The announcement came Thursday from Jerry McCormick, who heads the retail home center of the Paris-based business.
He said 45 people will be hired “to start off.” They will begin work May 16.
In December, KBS Building Systems shut down the Waterford plant and laid off 25 workers in a move that was called temporary. At that time, General Manager Ray Atkisson said he expected the plant to reopen April 1.
The company moved an additional 20 people from the Waterford plant to its Paris headquarters to work with its 155 employees on several major Massachusetts commercial housing ventures over the winter.
Atkisson said at the time that the lack of commercial building work in the state of Maine and overhead costs in the Waterford facility, including a propane heating system that costs $700 per day to operate, were major factors in the decision.
“It cost so much to heat that building,” McCormick of the plant where single-family modular homes such as Capes and Colonials and mufti-family units are built.
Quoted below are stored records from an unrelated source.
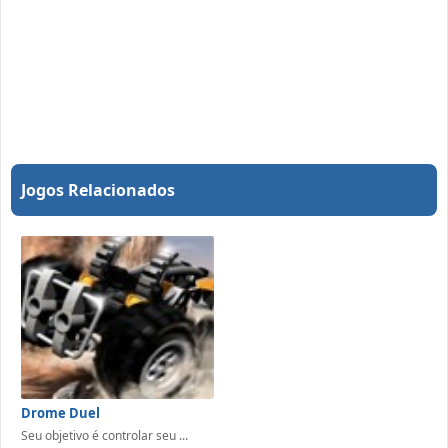
Jogos Relacionados
Drome Duel
Seu objetivo é controlar seu ...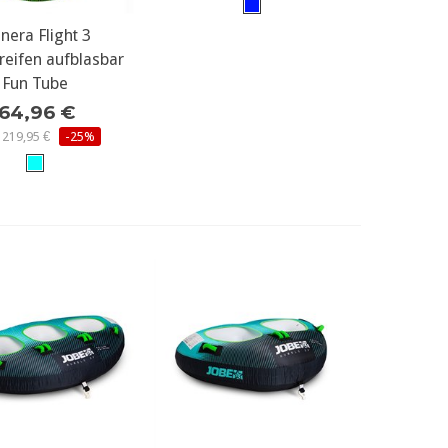
r Details...
nera Flight 3
eifen aufblasbar
Fun Tube
164,96 €
 219,95 €
-25%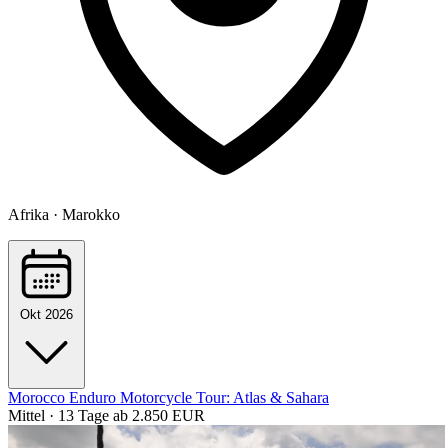
Afrika · Marokko
Okt 2026
Morocco Enduro Motorcycle Tour: Atlas & Sahara
Mittel · 13 Tage
ab 2.850 EUR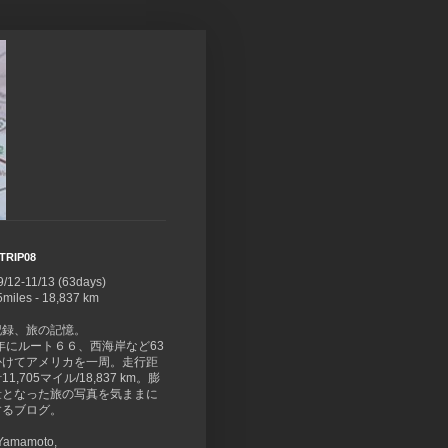
TRIP08
9/12-11/13 (63days)
5miles - 18,837 km
記録、旅の記憶。
8年にルート６６、西海岸など63
かけてアメリカを一周。走行距
1,705マイル/18,837 km。膨
量となった旅の写真を気ままに
するブログ。
 Yamamoto,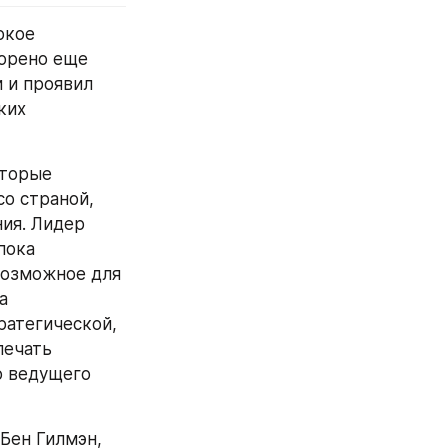
кое 
орено еще 
 и проявил 
их 
торые 
о страной, 
ия. Лидер 
ока 
возможное для 
 
ратегической, 
ечать 
 ведущего 
ен Гилмэн, 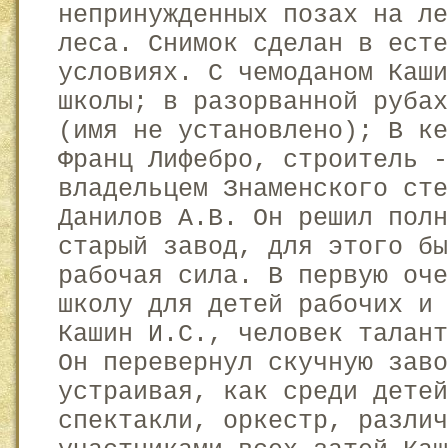
непринужденных позах на л
леса. Снимок сделан в есте
условиях. С чемоданом Каши
школы; в разорванной руба
(имя не установлено); В ке
Франц Лифебро, строитель -
владельцем Знаменского ст
Данилов А.В. Он решил полн
старый завод, для этого бы
рабочая сила. В первую оче
школу для детей рабочих и
Кашин И.С., человек талан
Он перевернул скучную заво
устраивая, как среди детей
спектакли, оркестр, разли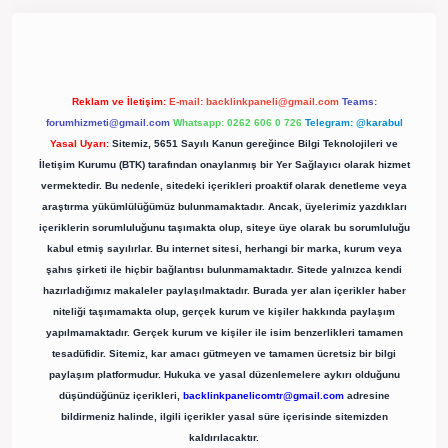
rgir.net/
Reklam ve İletişim:
E-mail:
backlinkpaneli@gmail.com
Teams:
forumhizmeti@gmail.com
Whatsapp: 0262 606 0 726
Telegram: @karabul
Yasal Uyarı:
Sitemiz, 5651 Sayılı Kanun gereğince Bilgi Teknolojileri ve
İletişim Kurumu (BTK) tarafından onaylanmış bir Yer Sağlayıcı olarak hizmet
vermektedir. Bu nedenle, sitedeki içerikleri proaktif olarak denetleme veya
araştırma yükümlülüğümüz bulunmamaktadır. Ancak, üyelerimiz yazdıkları
içeriklerin sorumluluğunu taşımakta olup, siteye üye olarak bu sorumluluğu
kabul etmiş sayılırlar. Bu internet sitesi, herhangi bir marka, kurum veya
şahıs şirketi ile hiçbir bağlantısı bulunmamaktadır. Sitede yalnızca kendi
hazırladığımız makaleler paylaşılmaktadır. Burada yer alan içerikler haber
niteliği taşımamakta olup, gerçek kurum ve kişiler hakkında paylaşım
yapılmamaktadır. Gerçek kurum ve kişiler ile isim benzerlikleri tamamen
tesadüfidir. Sitemiz, kar amacı gütmeyen ve tamamen ücretsiz bir bilgi
paylaşım platformudur. Hukuka ve yasal düzenlemelere aykırı olduğunu
düşündüğünüz içerikleri,
backlinkpanelicomtr@gmail.com
adresine
bildirmeniz halinde, ilgili içerikler yasal süre içerisinde sitemizden
kaldırılacaktır.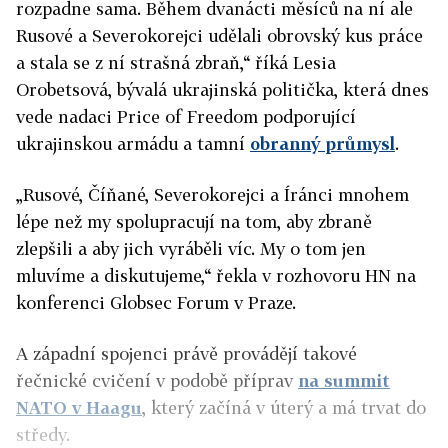
rozpadne sama. Během dvanácti měsíců na ní ale
Rusové a Severokorejci udělali obrovský kus práce
a stala se z ní strašná zbraň,“ říká Lesia
Orobetsová, bývalá ukrajinská politička, která dnes
vede nadaci Price of Freedom podporující
ukrajinskou armádu a tamní
obranný průmysl
.
„Rusové, Číňané, Severokorejci a Íránci mnohem
lépe než my spolupracují na tom, aby zbraně
zlepšili a aby jich vyráběli víc. My o tom jen
mluvíme a diskutujeme,“ řekla v rozhovoru HN na
konferenci Globsec Forum v Praze.
A západní spojenci právě provádějí takové
řečnické cvičení v podobě příprav
na summit
NATO v Haagu
, který začíná v úterý a má trvat do
středy.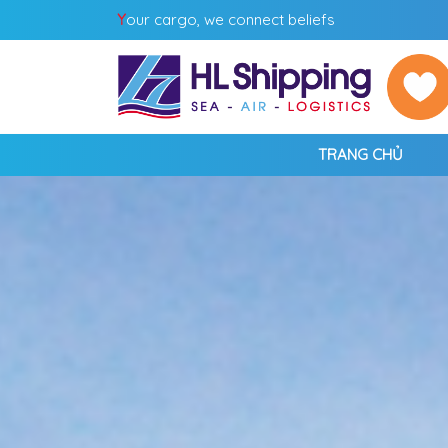
Y
our cargo, we connect beliefs
TRANG CHỦ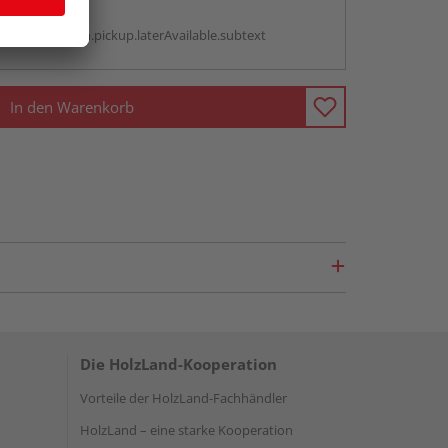
g:
antBox.option.pickup.laterAvailable.subtext
In den Warenkorb
Die HolzLand-Kooperation
Vorteile der HolzLand-Fachhändler
HolzLand – eine starke Kooperation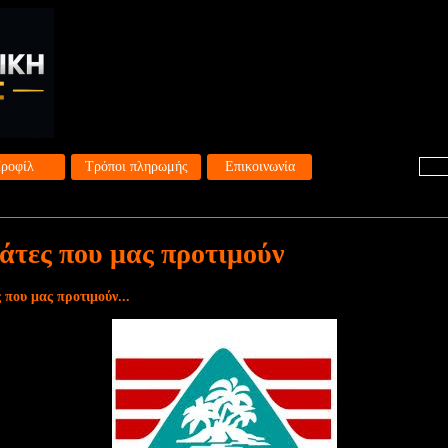
ροφίλ
Τρόποι πληρωμής
Επικοινωνία
άτες που μας προτιμούν
 που μας προτιμούν...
The plant also had contracts with Massachusetts, including a 238 unit apartment complex in Lunenberg and 75 units in Hopkinton. “It’s just not cost effective.”
The main plant in Paris uses radiant heat from a boiler system, he said.
McCormick said Thursday that there are no firm plans to revise the heating system, and that any discussion would be dependent on how well business fares.
In late 2007, KBS Building Systems purchased the former Waterford Homes property in Waterford from a Massachusetts firm. Waterford Homes, a two-year-old high end manufacturing business, defaulted on mortgage and loan payments, and closed down in 2006.
The 17-acre property with a 30,000-square-foot manufacturing plant, located at 947 Waterford Road, was reopened for business early the next year with some 20 new hires and an increase of the KBS business by as much as a third of production.
But officials said the poor economy forced the plant to shut down about six to eight months later and to lay off its employees in that plant. It was reopened in 2008, but shut down temporarily when heavy snow caused the roof to collapse.
In 2010, more than 60 jobs were lost and the Waterford plant was shut down again when production lagged. But last spring, the plant was reopened and about 40 to 50 employees rehired when new commercial projects were landed and expected to bring the company through to 2011.